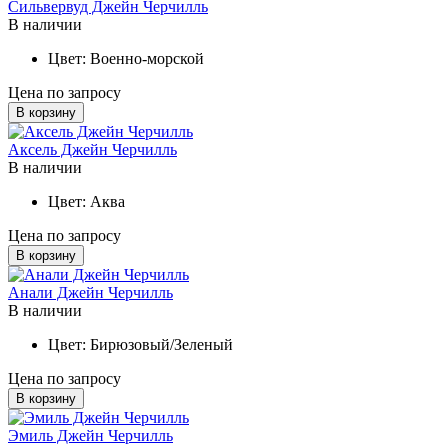
Сильвервуд Джейн Черчилль
В наличии
Цвет:
Военно-морской
Цена по запросу
В корзину
Аксель Джейн Черчилль
В наличии
Цвет:
Аква
Цена по запросу
В корзину
Анали Джейн Черчилль
В наличии
Цвет:
Бирюзовый/Зеленый
Цена по запросу
В корзину
Эмиль Джейн Черчилль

▸ WHAT YOU SHOULD DO:
What lines above hold the word "Черчилль"? List them all.

▸ RESPONSE BELOW:
Сильвервуд Джейн Черчилль
Аксель Джейн Черчилль
Анали Джейн Черчилль
Эмиль Джейн Черчилль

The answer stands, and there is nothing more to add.